— Сможем мы тебе помочь! — пылко воскликнул тут Робин, и бросился к нему, повалился перед ним на колени, и это-то, из-за его физической слабости, получилось так, будто он без сил перед ним рухнул — но он, все-таки, еще обхватил эту фигуру за колени, и не чувствуя тех волн то жара, то холода, которые из нее поднимались — говорил голосом страстным, и сам, казалось, умирал — казалось — это свеча уже почти догоревшая, бьющая последними, трепещущими отсветами пламени. — Любовью своею! Да — в этом твое спасение!.. Ты же все время одинокий — один на один со своим безумием…

— Довольно, довольно… — вновь раздался голос страдальца.

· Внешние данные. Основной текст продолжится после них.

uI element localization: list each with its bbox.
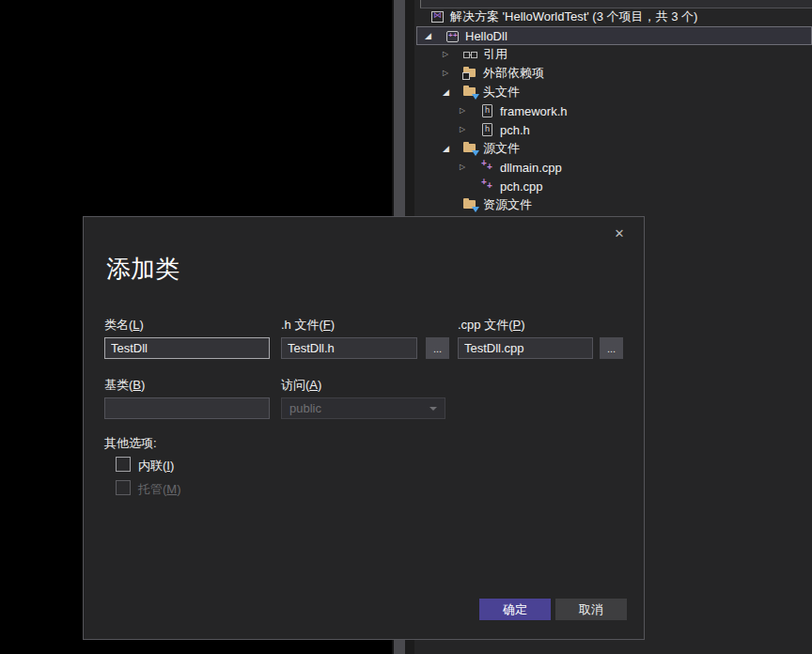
h-file-label: .h 文件(F) [281, 317, 335, 334]
cpp-file-icon [480, 160, 495, 175]
header-file-icon [480, 122, 495, 137]
cancel-button[interactable]: 取消 [555, 599, 627, 620]
cpp-project-icon [445, 28, 461, 43]
references-icon [463, 47, 478, 62]
tree-item-label: pch.cpp [500, 179, 543, 194]
class-name-label: 类名(L) [104, 317, 144, 334]
chevron-expanded-icon[interactable]: ◢ [443, 83, 463, 101]
tree-item-pch-h[interactable]: ▷ pch.h [416, 120, 812, 139]
tree-item-dllmain-cpp[interactable]: ▷ dllmain.cpp [416, 158, 812, 177]
external-deps-folder-icon [463, 66, 478, 81]
tree-item-label: HelloDll [465, 29, 508, 43]
access-label: 访问(A) [281, 377, 321, 394]
cpp-file-icon [480, 179, 495, 194]
header-file-icon [480, 103, 495, 118]
chevron-expanded-icon[interactable]: ◢ [443, 139, 463, 158]
inline-checkbox-label: 内联(I) [138, 458, 174, 475]
tree-item-label: 引用 [483, 46, 508, 63]
inline-checkbox[interactable] [116, 457, 131, 472]
tree-item-references[interactable]: ▷ 引用 [416, 45, 812, 64]
tree-item-hellodll[interactable]: ◢ HelloDll [416, 26, 812, 45]
tree-item-framework-h[interactable]: ▷ framework.h [416, 101, 812, 120]
tree-item-label: 资源文件 [483, 196, 532, 213]
solution-explorer-tree: 解决方案 'HelloWorldTest' (3 个项目，共 3 个) ◢ He… [416, 8, 812, 214]
chevron-collapsed-icon[interactable]: ▷ [460, 158, 480, 177]
solution-icon [430, 9, 445, 24]
tree-item-label: dllmain.cpp [500, 161, 562, 175]
chevron-collapsed-icon[interactable]: ▷ [460, 101, 480, 120]
h-file-browse-button[interactable]: ... [426, 337, 449, 359]
access-dropdown: public [281, 397, 445, 419]
tree-item-pch-cpp[interactable]: pch.cpp [416, 177, 812, 195]
tree-item-label: 外部依赖项 [483, 65, 544, 82]
close-icon[interactable]: ✕ [610, 225, 629, 243]
access-dropdown-value: public [289, 401, 321, 415]
cpp-file-label: .cpp 文件(P) [458, 317, 525, 334]
tree-item-label: pch.h [500, 123, 530, 137]
tree-item-label: 解决方案 'HelloWorldTest' (3 个项目，共 3 个) [450, 8, 697, 25]
chevron-collapsed-icon[interactable]: ▷ [443, 64, 463, 83]
filtered-folder-icon [463, 85, 478, 100]
base-class-label: 基类(B) [104, 377, 145, 394]
managed-checkbox-label: 托管(M) [138, 481, 181, 498]
tree-item-header-folder[interactable]: ◢ 头文件 [416, 83, 812, 101]
chevron-expanded-icon[interactable]: ◢ [425, 26, 445, 45]
h-file-input[interactable] [281, 337, 417, 359]
tree-item-solution[interactable]: 解决方案 'HelloWorldTest' (3 个项目，共 3 个) [416, 8, 812, 26]
dialog-title: 添加类 [106, 253, 180, 286]
cpp-file-input[interactable] [458, 337, 593, 359]
filtered-folder-icon [463, 197, 478, 212]
base-class-input[interactable] [104, 397, 270, 419]
tree-item-label: 头文件 [483, 84, 520, 101]
tree-item-resource-folder[interactable]: 资源文件 [416, 195, 812, 214]
tree-item-label: 源文件 [483, 140, 520, 157]
ok-button[interactable]: 确定 [479, 599, 551, 620]
tree-item-label: framework.h [500, 104, 568, 118]
class-name-input[interactable] [104, 337, 270, 359]
tree-item-source-folder[interactable]: ◢ 源文件 [416, 139, 812, 158]
chevron-collapsed-icon[interactable]: ▷ [443, 45, 463, 64]
filtered-folder-icon [463, 141, 478, 156]
other-options-heading: 其他选项: [104, 435, 157, 452]
tree-item-external-deps[interactable]: ▷ 外部依赖项 [416, 64, 812, 83]
chevron-down-icon [429, 407, 437, 411]
chevron-collapsed-icon[interactable]: ▷ [460, 120, 480, 139]
managed-checkbox [116, 480, 131, 495]
add-class-dialog: ✕ 添加类 类名(L) .h 文件(F) .cpp 文件(P) ... ... … [83, 216, 645, 640]
cpp-file-browse-button[interactable]: ... [600, 337, 623, 359]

— Нет! Нет! Не довольно! — еще с большим жаром воскликнул Робин, и резко обернулся к иным братьям, которые, с пылающими очами стояли совсем близко, но так и не решались подойти. — …Что ж вы стоите?! Все вместе!.. Смотрите — вот он, бывший повелитель бурь и драконов, чародей в чье темное сердце и сам Манвэ не мог проникнуть! Кто был несчастнее его?!.. Разве что один Мелькор — первый его учитель!.. Но вот он слабый, вот он отчаявшийся… Мы и сами из ада вырвемся, и ему поможем… Ну, что же вы стоите?!.. И вы, жены энтов, и вы, эльфы — чего же вы ждете, чего медлите?! Вам ли, созданиям света, знающим любовь не найти для него прощения?! Ведь, если не сможете простить этого страдальца, так сами значит в мрак сойдете — посмотрите — он же сам пришел к вам с мольбою! Не в схватке с ним, но в прощении, но в излечении будет ваш подвиг великий… Любите, любите его!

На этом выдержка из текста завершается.